此刻她正俯身看着自己,眼里蓄满泪水,眼圈红红的,显然是哭过。
这是谁?
毛悦悦脑子一片混沌。
她不是应该……死了吗?
在天台上,堂本静那一掌结结实实拍在她背上,骨头碎裂的声音她还记得,还有那口怎么也止不住涌出的血……
“安娘,你可算醒了!”
妇人见她睁眼,眼泪一下子又滚了下来,却忙用手背胡乱抹去,挤出一个笑容:“有没有哪里疼?胸口还闷不闷?”
安娘?毛悦悦皱起眉。她张了张嘴,想说“我是毛悦悦”,却发现自己发不出声音。
喉咙干得像是塞了沙,她只能摇摇头。
“娘这就给你倒水。
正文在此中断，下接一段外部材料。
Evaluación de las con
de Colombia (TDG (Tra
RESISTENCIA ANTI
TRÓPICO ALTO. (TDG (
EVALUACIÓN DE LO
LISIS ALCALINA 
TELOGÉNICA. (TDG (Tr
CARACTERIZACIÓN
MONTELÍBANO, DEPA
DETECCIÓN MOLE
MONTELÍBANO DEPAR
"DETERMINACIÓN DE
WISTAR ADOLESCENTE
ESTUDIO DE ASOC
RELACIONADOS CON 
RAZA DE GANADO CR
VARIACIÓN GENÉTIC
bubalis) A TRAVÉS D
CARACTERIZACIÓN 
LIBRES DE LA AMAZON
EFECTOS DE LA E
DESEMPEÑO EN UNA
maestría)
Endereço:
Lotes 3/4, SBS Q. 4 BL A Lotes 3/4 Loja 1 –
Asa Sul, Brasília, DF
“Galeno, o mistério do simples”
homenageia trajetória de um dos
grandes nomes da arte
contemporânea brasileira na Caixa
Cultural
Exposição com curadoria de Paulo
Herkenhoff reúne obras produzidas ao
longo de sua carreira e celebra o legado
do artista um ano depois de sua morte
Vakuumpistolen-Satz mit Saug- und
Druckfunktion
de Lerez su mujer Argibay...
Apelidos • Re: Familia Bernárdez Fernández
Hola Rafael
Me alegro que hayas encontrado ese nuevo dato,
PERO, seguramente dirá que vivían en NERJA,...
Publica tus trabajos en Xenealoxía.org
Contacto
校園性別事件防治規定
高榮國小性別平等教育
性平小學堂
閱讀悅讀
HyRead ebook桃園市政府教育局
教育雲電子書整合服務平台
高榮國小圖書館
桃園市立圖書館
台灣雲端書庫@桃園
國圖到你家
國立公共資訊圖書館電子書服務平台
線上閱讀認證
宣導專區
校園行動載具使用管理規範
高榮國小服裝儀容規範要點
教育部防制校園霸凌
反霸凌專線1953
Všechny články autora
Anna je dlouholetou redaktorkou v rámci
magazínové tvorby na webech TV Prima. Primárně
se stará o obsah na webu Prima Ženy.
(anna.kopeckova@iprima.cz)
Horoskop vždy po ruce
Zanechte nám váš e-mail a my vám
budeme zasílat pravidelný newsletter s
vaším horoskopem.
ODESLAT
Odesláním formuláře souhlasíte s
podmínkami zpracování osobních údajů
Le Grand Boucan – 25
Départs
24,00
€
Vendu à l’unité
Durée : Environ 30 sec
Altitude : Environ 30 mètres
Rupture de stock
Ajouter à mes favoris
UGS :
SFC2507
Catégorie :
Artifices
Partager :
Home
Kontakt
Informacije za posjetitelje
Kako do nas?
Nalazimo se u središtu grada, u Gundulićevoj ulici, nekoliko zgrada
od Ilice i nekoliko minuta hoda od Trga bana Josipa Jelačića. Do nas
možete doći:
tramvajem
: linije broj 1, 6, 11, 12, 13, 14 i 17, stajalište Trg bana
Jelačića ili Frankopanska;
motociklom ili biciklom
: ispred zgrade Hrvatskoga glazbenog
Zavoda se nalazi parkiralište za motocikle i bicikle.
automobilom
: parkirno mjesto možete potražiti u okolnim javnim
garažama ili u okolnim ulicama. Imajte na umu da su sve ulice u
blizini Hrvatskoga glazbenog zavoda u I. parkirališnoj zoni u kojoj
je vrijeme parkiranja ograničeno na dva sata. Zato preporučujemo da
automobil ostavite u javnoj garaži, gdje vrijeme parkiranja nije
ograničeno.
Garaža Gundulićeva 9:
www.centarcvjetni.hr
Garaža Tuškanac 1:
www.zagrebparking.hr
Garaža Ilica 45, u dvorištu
”妇人急忙起身,走到一旁的木桌边。毛悦悦这才有机会打量四周。
这是一间不大的屋子,陈设简单却整洁。她躺的是一张挂着素色帐幔的木床,床柱雕着简单的云纹。
靠墙立着一个半旧的衣柜,窗下摆着张书案,上面整齐地摞着几本书和文房四宝。
窗是木格纸窗,此时半开着,能看见外面院落的一角青瓦屋檐。
宋朝的样式。
毛悦悦心里一沉。她低头看向自己的手…那是一双很小、很瘦的手,指节分明,掌心和指腹却有着薄茧,像是常年握什么东西磨出来的。
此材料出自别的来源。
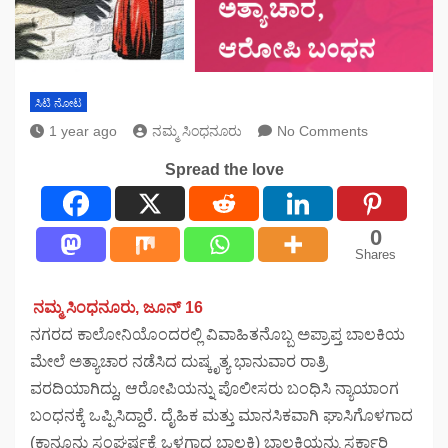
ಸಿಟಿ ನೋಟ
1 year ago
ನಮ್ಮ ಸಿಂಧನೂರು
No Comments
Spread the love
0
Shares
ನಮ್ಮ ಸಿಂಧನೂರು, ಜೂನ್‌ 16
ನಗರದ ಕಾಲೋನಿಯೊಂದರಲ್ಲಿ ವಿವಾಹಿತನೊಬ್ಬ ಅಪ್ರಾಪ್ತ ಬಾಲಕಿಯ
ಮೇಲೆ ಅತ್ಯಾಚಾರ ನಡೆಸಿದ ದುಷ್ಕೃತ್ಯ ಭಾನುವಾರ ರಾತ್ರಿ
ವರದಿಯಾಗಿದ್ದು, ಆರೋಪಿಯನ್ನು ಪೊಲೀಸರು ಬಂಧಿಸಿ ನ್ಯಾಯಾಂಗ
ಬಂಧನಕ್ಕೆ ಒಪ್ಪಿಸಿದ್ದಾರೆ. ದೈಹಿಕ ಮತ್ತು ಮಾನಸಿಕವಾಗಿ ಘಾಸಿಗೊಳಗಾದ
(ಕಾನೂನು ಸಂಘರ್ಷಕ್ಕೆ ಒಳಗಾದ ಬಾಲಕಿ) ಬಾಲಕಿಯನ್ನು ಸರ್ಕಾರಿ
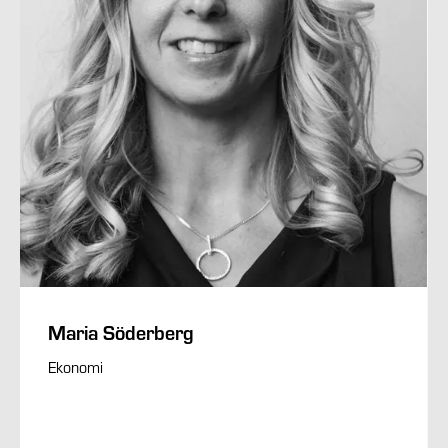
Maria Söderberg
Ekonomi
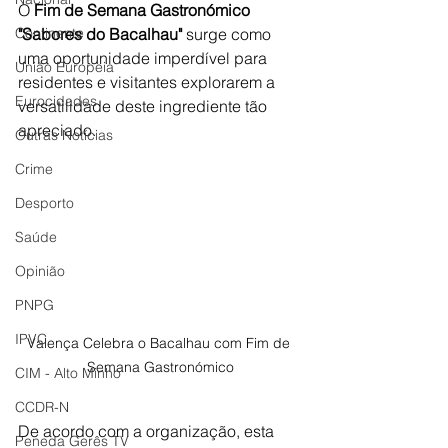
O 
Fim de Semana Gastronómico 
Continente
"Sabores do Bacalhau"
 surge como 
uma oportunidade imperdível para 
União Europeia
residentes e visitantes explorarem a 
Eurocidades
versatilidade deste ingrediente tão 
apreciado.
Outras Notícias
Crime
Desporto
Saúde
Opinião
PNPG
IPVC
Valença Celebra o Bacalhau com Fim de 
Semana Gastronómico
CIM - Alto Minho
CCDR-N
De acordo com a organização, esta 
Peneda Gerês TV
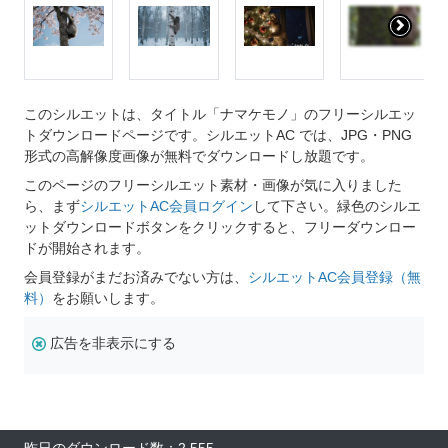
このシルエットは、タイトル「ナマケモノ」のフリーシルエッ
トダウンロードページです。シルエットAC では、JPG・PNG
形式の高解像度画像が無料でダウンロードし放題です。
このページのフリーシルエット素材・画像が気に入りました
ら、まず
シルエットAC会員ログイン
して下さい。緑色のシルエ
ットダウンロードボタンをクリックすると、フリーダウンロー
ドが開始されます。
会員登録がまだお済みでない方は、
シルエットAC会員登録（無
料）
をお願いします。
広告を非表示にする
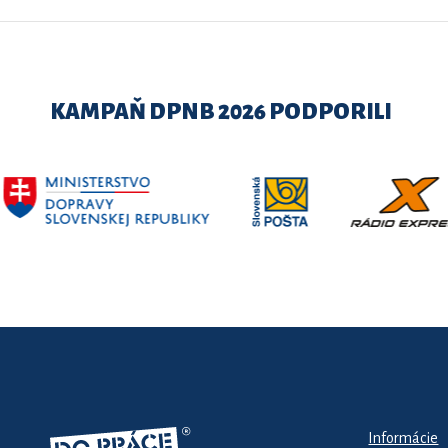
KAMPAŇ DPNB 2026 PODPORILI
Informácie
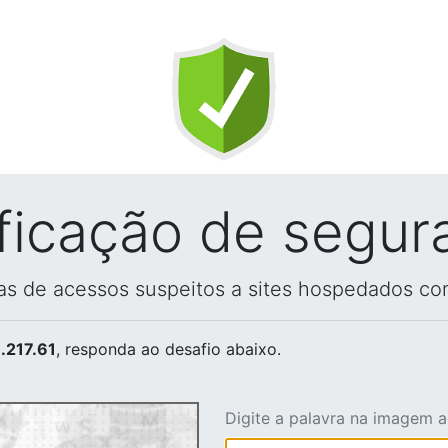
ificação de segur
vas de acessos suspeitos a sites hospedados co
.217.61
, responda ao desafio abaixo.
Digite a palavra na imagem 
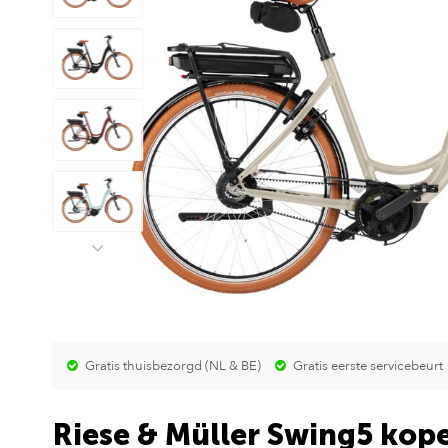
Gratis thuisbezorgd (NL & BE)
Gratis eerste servicebeurt
Riese & Müller Swing5 kop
手臂从宽大的袖口露出来一截,细瘦得能看见青色的血管,皮肤是那种久不见阳光的苍白。
这不是她的手。
“来,慢慢喝。”妇人端着个粗陶碗回来,小心地扶她坐起些,将碗凑到她唇边。
温水入口,毛悦悦贪婪地吞咽了几口,这才感觉喉咙舒服些。
她借着喝水的间隙,迅速整理思绪。
她记得自己死了。记得堂本静那一掌。
记得司徒奋仁抱着她崩溃的哭喊。记得马小玲抱着她冰冷的身体坐在公园长椅上……
然后呢?
然后就是一片黑暗。
所以现在这是……穿越了?又像前世山本雪子那样,被系统带到另一个时代?
毛悦悦心里涌上一股烦躁。这破系统到底想干什么?
每次都不打招呼就把她丢到陌生时空,连个任务说明都没有!
“安娘?”
妇人见她眼神飘忽,担忧地轻唤一声:“是不是还疼?娘亲眼看着那环子枪插入你胸口的啊……”
“幸好偏了几分,没伤着心脉,真是不幸中的万幸……”
环子枪?毛悦悦一愣。
一瞬间,大量陌生的记忆碎片涌入脑海…
岳银瓶,乳名安娘,年十二,父岳飞,母李氏。
上有两兄,岳云、岳雷。
自幼好武,常偷习枪棒,父严令禁止,谓“女儿家当习女红,安分守己”。
今晨趁母不备,于后院偷练环子枪,不慎失手,枪尖反刺己胸……
记忆里的人脸大多模糊,只有眼前这位妇人,李氏,在脑海中清晰无比。
她记得李氏每日清晨为她梳头时的温柔,记得李氏在她发烧时整夜守候的疲惫,记得李氏偷偷塞给她小点心时狡黠的笑……
也记得自己…
不,是岳银瓶…
那份对习武近乎执拗的渴望。
父亲越是不许,她便越想证明。
那杆环子枪是偷偷照着兵书上的图样,求府中老铁匠打的,已经练了小半年,本以为已熟,今日想试个新招式,却力有不逮,反伤自身。
真是……毛悦悦在心里翻了个白眼。
这岳银瓶性子倒是和她有几分像,都是不服输的人。可这也太虎了吧?
自己练枪差点把自己捅死?
这要传出去,她毛悦悦的脸往哪儿搁?
“娘……”她尝试着开口,声音还有些沙哑:“我没事了。”
话一出口,她自己都愣了一下。
这声音稚嫩清脆,完全是十二岁少女的嗓音,和她原本略带慵懒的声线截然不同。喊“娘”时那种自然的依赖感,也让她有些不自在。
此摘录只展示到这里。